Example isn’t the main thing in influencing others – it is the only thing. – Albert Schweitzer
Increasingly alarmed by the nation’s deteriorating fiscal outlook and the failure of our political system to produce timely, common sense solutions, some state officials have begun to show leadership. They can do much more.
This year, the United States Conference of Mayors and the two leading associations of state legislators issued compelling resolutions that urge action by their federal counterparts.
In September the mayors called for “a bipartisan and balanced approach to deficit reduction by incorporating spending cuts with additional revenue from sources such as tax code reform and closing unfair corporate tax loopholes.” In October the mayors reiterated their call for “a balanced plan for recovery that has the potential to restore the confidence of our people, and the world, in the leadership of our national government.”
The bipartisan Council of State Governments-West unanimously passed a resolution at its annual meeting in July urging Congress “to pass a comprehensive and aggressive budget resolution to address our nation’s deficit spending and national debt.” The group clearly identified the need to “tolerate provisions we oppose in order to reach principled compromise” and to “put national interest above special interests.”
Earlier in the year, the bipartisan National Conference of State Legislators (NCSL) sent a letter to Congress and the President to ask for passage of a comprehensive plan modeled after recommendations by the National Commission on Fiscal Responsibility and Reform and the Bipartisan Policy Center’s Debt Reduction Task Force. NCSL cited the “need to examine all possible avenues for deficit reduction, including discretionary spending, entitlement reform and revenue-related options.”

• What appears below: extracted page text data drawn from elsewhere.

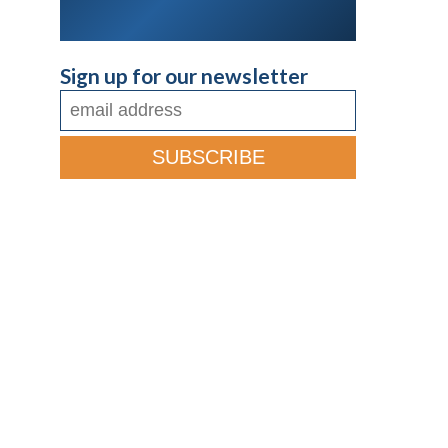
Sign up for our newsletter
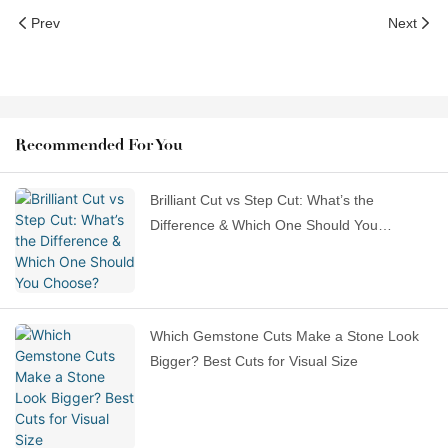
Prev
Next
Recommended For You
Brilliant Cut vs Step Cut: What’s the
Difference & Which One Should You
Choose?
Which Gemstone Cuts Make a Stone Look
Bigger? Best Cuts for Visual Size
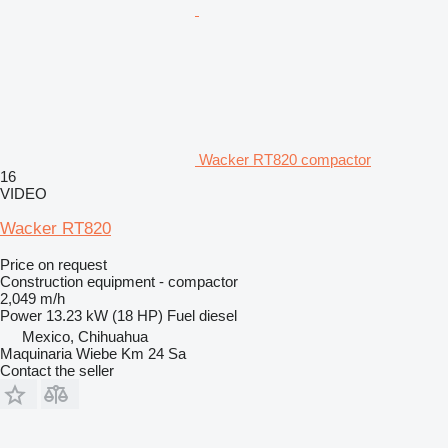
Wacker RT820 compactor
16
VIDEO
Wacker RT820
Price on request
Construction equipment - compactor
2,049 m/h
Power
13.23 kW (18 HP)
Fuel
diesel
Mexico, Chihuahua
Maquinaria Wiebe Km 24 Sa
Contact the seller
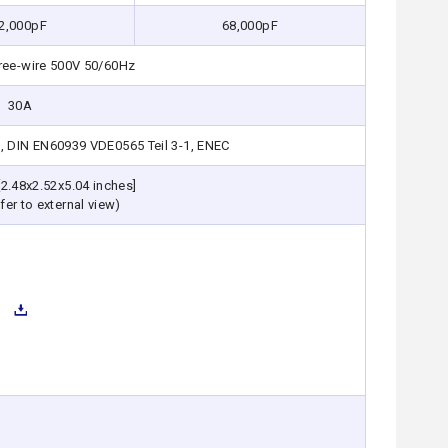
2,000pF
68,000pF
ree-wire 500V 50/60Hz
30A
, DIN EN60939 VDE0565 Teil 3-1, ENEC
2.48x2.52x5.04 inches]
fer to external view)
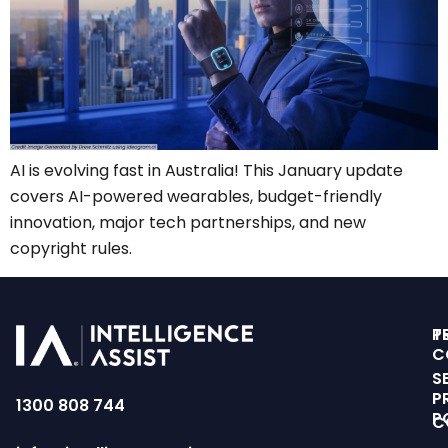
AI is evolving fast in Australia! This January update
covers AI-powered wearables, budget-friendly
innovation, major tech partnerships, and new
copyright rules.
T
P
C
S
P
1300 808 744
P
C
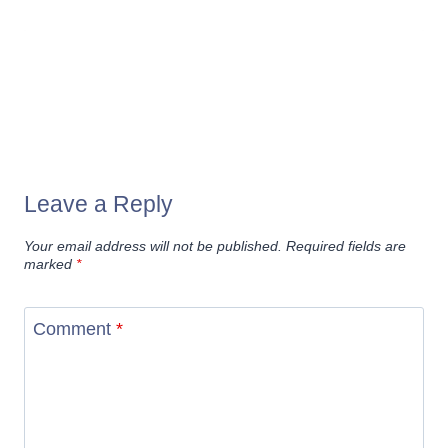
Leave a Reply
Your email address will not be published.
Required fields are
marked
*
Comment
*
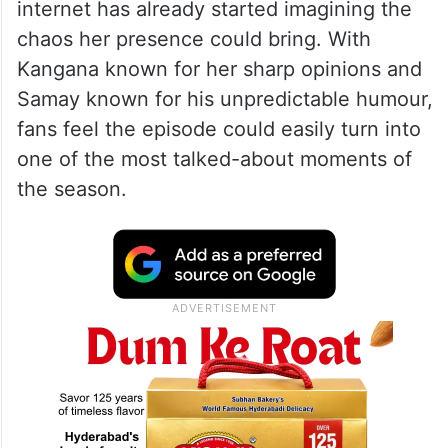
internet has already started imagining the
chaos her presence could bring. With
Kangana known for her sharp opinions and
Samay known for his unpredictable humour,
fans feel the episode could easily turn into
one of the most talked-about moments of
the season.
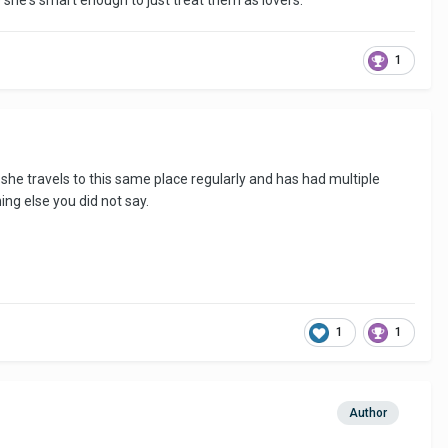
e she's smart enough to just treat them as lovers.
1
she travels to this same place regularly and has had multiple
ng else you did not say.
1
1
Author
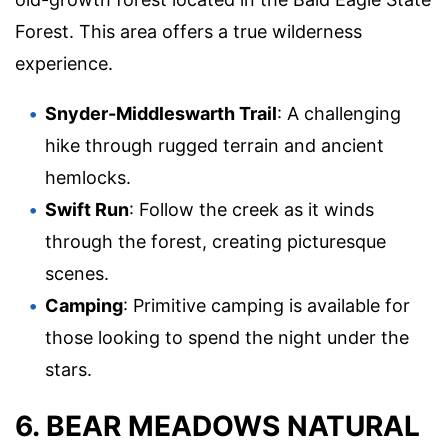
Forest. This area offers a true wilderness
experience.
Snyder-Middleswarth Trail
: A challenging
hike through rugged terrain and ancient
hemlocks.
Swift Run
: Follow the creek as it winds
through the forest, creating picturesque
scenes.
Camping
: Primitive camping is available for
those looking to spend the night under the
stars.
6. BEAR MEADOWS NATURAL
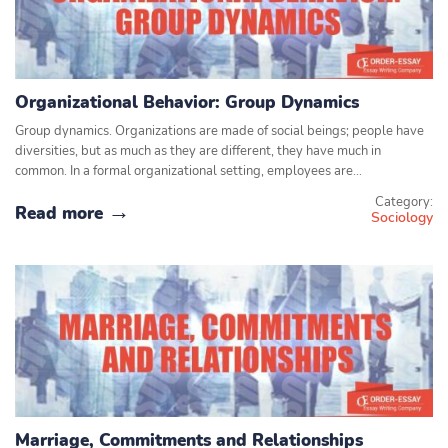
Organizational Behavior: Group Dynamics
Group dynamics. Organizations are made of social beings; people have
diversities, but as much as they are different, they have much in
common. In a formal organizational setting, employees are…
Category:
Read more
Sociology
Marriage, Commitments and Relationships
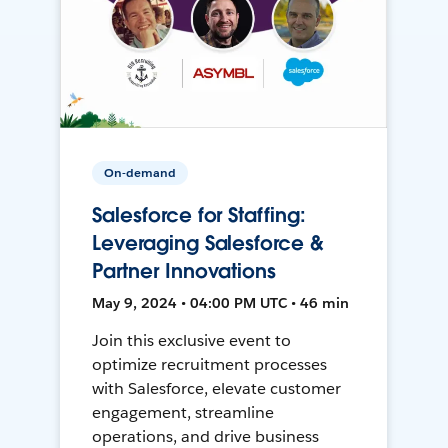
On-demand
Salesforce for Staffing:
Leveraging Salesforce &
Partner Innovations
May 9, 2024 • 04:00 PM UTC • 46 min
Join this exclusive event to
optimize recruitment processes
with Salesforce, elevate customer
engagement, streamline
operations, and drive business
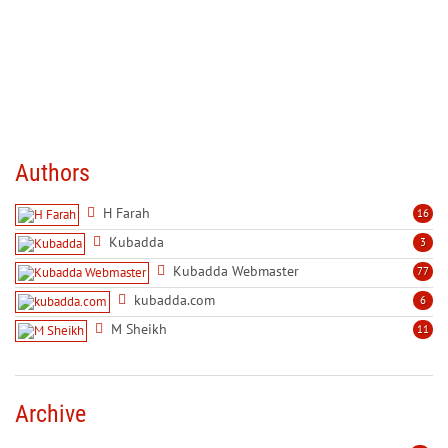
Authors
H Farah
16
Kubadda
3
Kubadda Webmaster
77
kubadda.com
6
M Sheikh
11
Archive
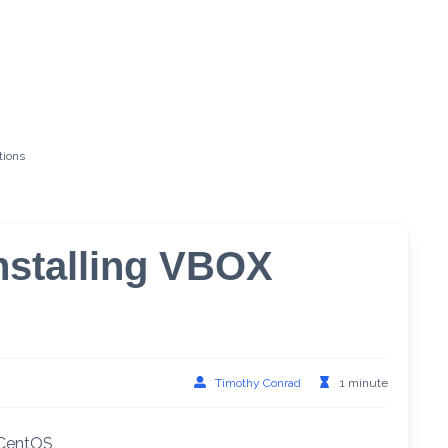
tions
nstalling VBOX
Timothy Conrad
1 minute
n CentOS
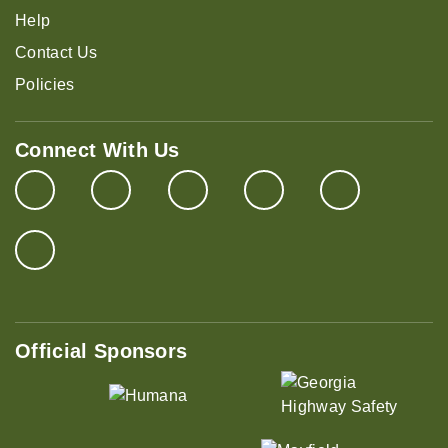
Help
Contact Us
Policies
Connect With Us
Official Sponsors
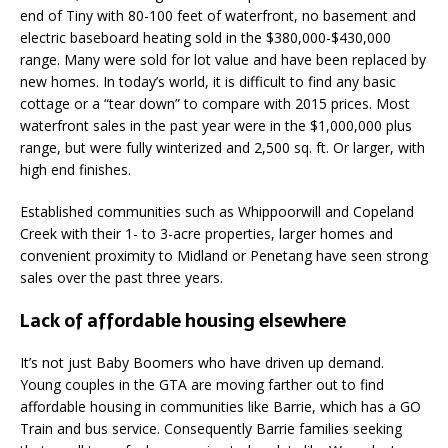
end of Tiny with 80-100 feet of waterfront, no basement and
electric baseboard heating sold in the $380,000-$430,000
range. Many were sold for lot value and have been replaced by
new homes. In today’s world, it is difficult to find any basic
cottage or a “tear down” to compare with 2015 prices. Most
waterfront sales in the past year were in the $1,000,000 plus
range, but were fully winterized and 2,500 sq. ft. Or larger, with
high end finishes.
Established communities such as Whippoorwill and Copeland
Creek with their 1- to 3-acre properties, larger homes and
convenient proximity to Midland or Penetang have seen strong
sales over the past three years.
Lack of affordable housing elsewhere
It’s not just Baby Boomers who have driven up demand.
Young couples in the GTA are moving farther out to find
affordable housing in communities like Barrie, which has a GO
Train and bus service. Consequently Barrie families seeking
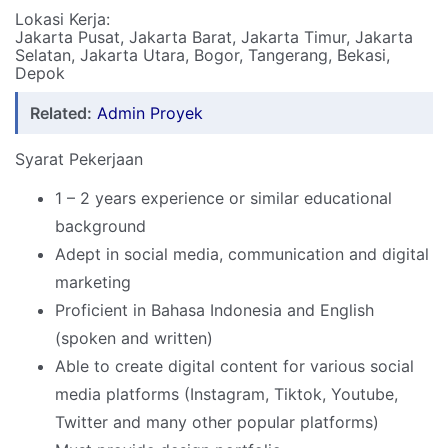
Lokasi Kerja:
Jakarta Pusat, Jakarta Barat, Jakarta Timur, Jakarta
Selatan, Jakarta Utara, Bogor, Tangerang, Bekasi,
Depok
Related:
Admin Proyek
Syarat Pekerjaan
1 – 2 years experience or similar educational
background
Adept in social media, communication and digital
marketing
Proficient in Bahasa Indonesia and English
(spoken and written)
Able to create digital content for various social
media platforms (Instagram, Tiktok, Youtube,
Twitter and many other popular platforms)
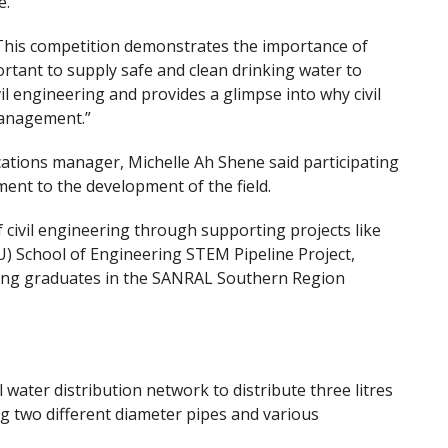
e.
“This competition demonstrates the importance of
tant to supply safe and clean drinking water to
ivil engineering and provides a glimpse into why civil
 management.”
ions manager, Michelle Ah Shene said participating
ent to the development of the field.
civil engineering through supporting projects like
 School of Engineering STEM Pipeline Project,
ering graduates in the SANRAL Southern Region
ater distribution network to distribute three litres
ng two different diameter pipes and various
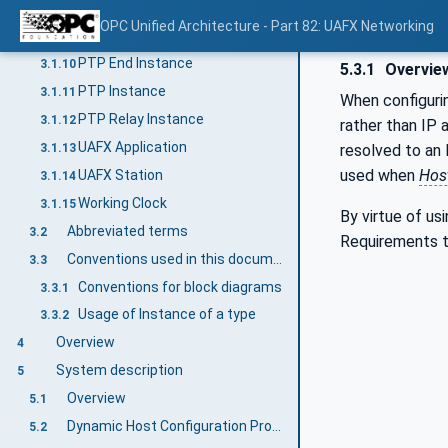
Grandmaster PTP Instance
3.1.8
OPC Unified Architecture - Part 82: UAFX Networking
IA-station
3.1.9
PTP End Instance
3.1.10
5.3.1
Overvie
PTP Instance
3.1.11
When configuri
PTP Relay Instance
3.1.12
rather than IP 
UAFX Application
3.1.13
resolved to an
used when
Hos
UAFX Station
3.1.14
Working Clock
3.1.15
By virtue of u
Abbreviated terms
3.2
Requirements 
Conventions used in this document
3.3
Conventions for block diagrams
3.3.1
Usage of Instance of a type
3.3.2
Overview
4
System description
5
Overview
5.1
Dynamic Host Configuration Protocol
5.2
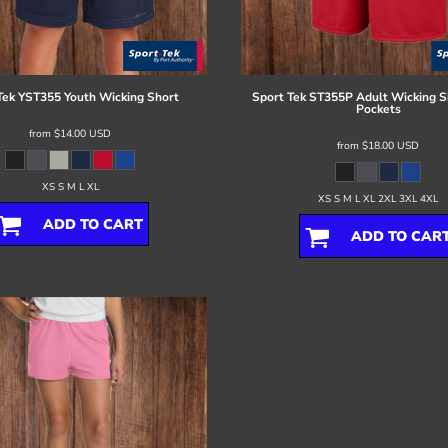
Tek
YST355 Youth Wicking Short
Sport Tek
ST355P Adult Wicking S
Pockets
from
$14.00
USD
from
$18.00
USD
XS S M L XL
XS S M L XL 2XL 3XL 4XL
ADD TO CART
ADD TO CAR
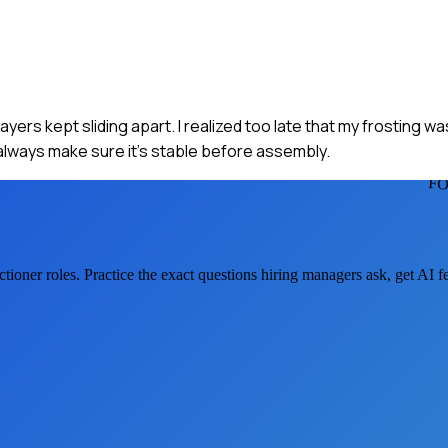
yers kept sliding apart. I realized too late that my frosting was
always make sure it’s stable before assembly.
FO
ctioner
roles. Practice the exact questions hiring managers ask, get AI 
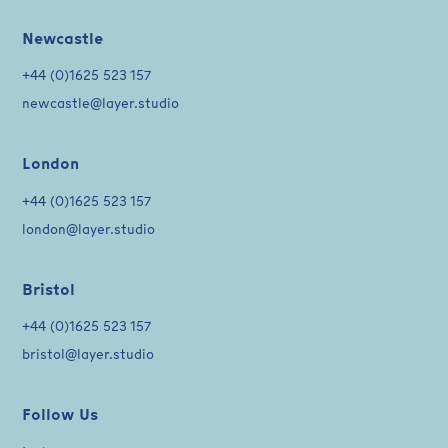
Newcastle
+44 (0)1625 523 157
newcastle@layer.studio
London
+44 (0)1625 523 157
london@layer.studio
Bristol
+44 (0)1625 523 157
bristol@layer.studio
Follow Us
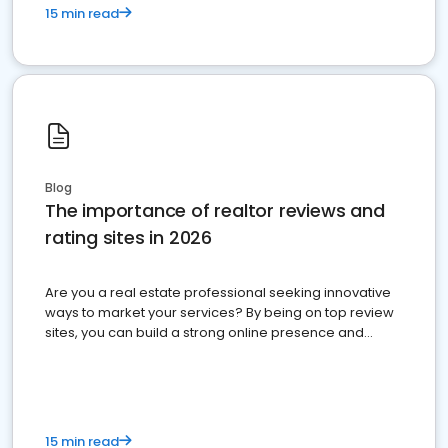
15 min read
Blog
The importance of realtor reviews and
rating sites in 2026
Are you a real estate professional seeking innovative
ways to market your services? By being on top review
sites, you can build a strong online presence and
dominate the competition.
15 min read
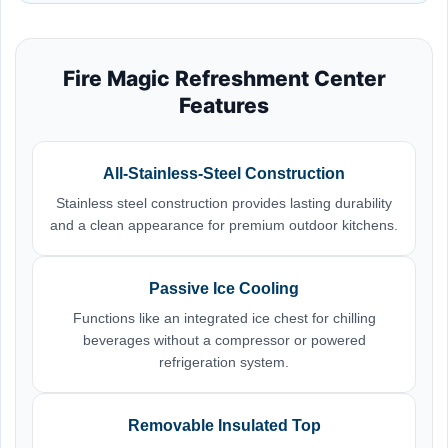
Fire Magic Refreshment Center
Features
All-Stainless-Steel Construction
Stainless steel construction provides lasting durability
and a clean appearance for premium outdoor kitchens.
Passive Ice Cooling
Functions like an integrated ice chest for chilling
beverages without a compressor or powered
refrigeration system.
Removable Insulated Top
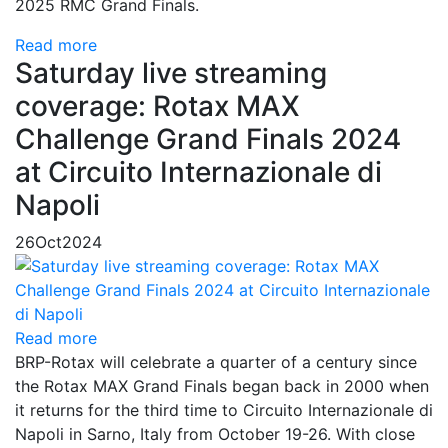
2025 RMC Grand Finals.
Read more
Saturday live streaming
coverage: Rotax MAX
Challenge Grand Finals 2024
at Circuito Internazionale di
Napoli
26
Oct
2024
Read more
BRP-Rotax will celebrate a quarter of a century since
the Rotax MAX Grand Finals began back in 2000 when
it returns for the third time to Circuito Internazionale di
Napoli in Sarno, Italy from October 19-26. With close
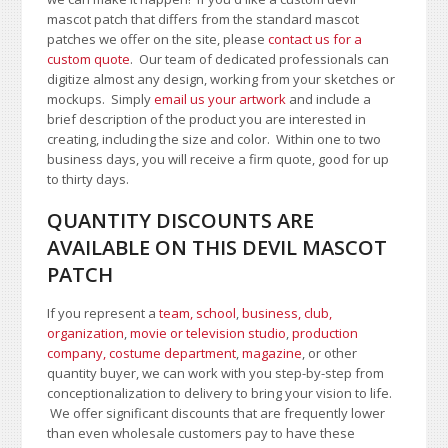
mascot patch that differs from the standard mascot
patches we offer on the site, please
contact us for a
custom quote
. Our team of dedicated professionals can
digitize almost any design, working from your sketches or
mockups. Simply
email us your artwork
and i
nclude a
brief description of the product you are interested in
creating, including the size and color.
Within one to two
business days, you will receive a firm quote, good for up
to thirty days.
QUANTITY DISCOUNTS ARE
AVAILABLE ON THIS DEVIL MASCOT
PATCH
If you represent a
team, school
,
business, club,
organization
,
movie or television studio
,
production
company, costume department
,
magazine
, or other
quantity buyer, we can work with you step-by-step from
conceptionalization to delivery to bring your vision to life.
We offer significant discounts that are frequently lower
than even wholesale customers pay to have these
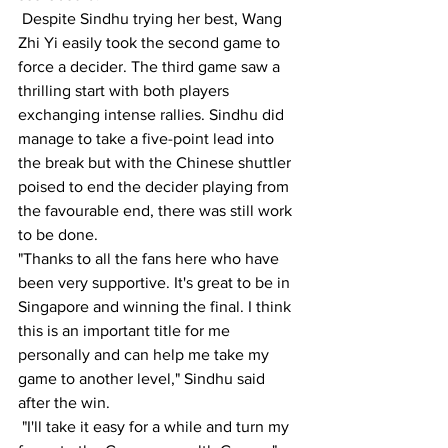
 Despite Sindhu trying her best, Wang 
Zhi Yi easily took the second game to 
force a decider. The third game saw a 
thrilling start with both players 
exchanging intense rallies. Sindhu did 
manage to take a five-point lead into 
the break but with the Chinese shuttler 
poised to end the decider playing from 
the favourable end, there was still work 
to be done.
"Thanks to all the fans here who have 
been very supportive. It's great to be in 
Singapore and winning the final. I think 
this is an important title for me 
personally and can help me take my 
game to another level," Sindhu said 
after the win.
 "I'll take it easy for a while and turn my 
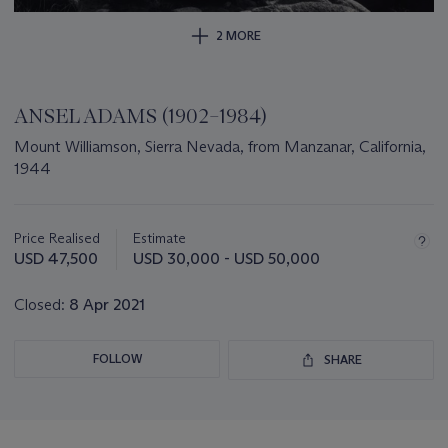
2 MORE
ANSEL ADAMS (1902–1984)
Mount Williamson, Sierra Nevada, from Manzanar, California,
1944
Important
information
about
Price Realised
Estimate
this
USD 47,500
USD 30,000 - USD 50,000
lot
Closed:
8 Apr 2021
FOLLOW
SHARE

In addition, Wyoming’s legislature overwhelmingly passed a resolution this year “requesting Congress to pass a comprehensive deficit and debt reduction plan and urging support from the President.” The primary goal of the sponsor, State Rep. Ruth Ann Petroff, was “to give our members of Congress permission to compromise.”
Fortunately, it worked. Rep. Cynthia Lummis (R-Wyo.) was one of only 38 U.S. House members – including 16 Republicans – to vote in favor of a comprehensive and bipartisan budget plan.
Unfortunately, leadership by example has been lacking in most states. Federal politicians are eager to label spending in other states as wasteful, but just as eager to defend wasteful federal funding for their own states or districts. By choosing to ignore or defend lower-priority projects, they make budget stabilization extremely difficult.
For too long, a common measure of success for members of Congress has been much federal money they could siphon off to their home district. They now must rise above parochial interests to vote for the good of the nation.
For example, in my own state of Wyoming, our federal legislators continue to fight for $300,000 to $500,000 per year in spending to keep the east gate to Yellowstone National Park open to snowmobiles through 20 avalanche paths that regularly block the road. Only about 90 machines go through the area each winter. This amounts to a subsidy of thousands of dollars per snowmobile.
These same legislators refused to speak out against a 90 percent federally funded $70 million state highway project in Teton County that is unanimously opposed by the county commission, Republicans and Democrats, who favor a less costly alternative.
Nationwide, there are literally thousands of wasteful projects like this. Many members of Congress who profess to be concerned about the debt support these projects.
The classic case was Alaska’s $400 million bridge to Gravina Island, population 50, which would have been longer than the Golden Gate and taller than the Brooklyn Bridge. Gravina Island already has excellent ferry service.
In an encouraging display of real leadership, Sen. Tom Coburn (R-Oak.) put together an Oklahoma Waste Report that identified 35 federal spending programs his state could live without. The programs totaled $173 million, about 8 percent of annual federal spending in Oklahoma. Many of the projects, like spending $1,900 per resident for unneeded sidewalks in small towns, made no sense.
Coburn said: “If we have the courage to identify and eliminate unnecessary programs in our communities, we will be taking a bold step towards securing the future for the next generation of Americans.”
Our nation is on an unsustainable fiscal path. State and local leaders can help by taking a pass on wasteful federal projects and by urging more responsible action by recalcitrant or timid federal officials. This is not a matter of ideology. It is simple arithmetic. More state and local leadership by example could make a huge difference in the fight to build a brighter and more prosperous future for the nation.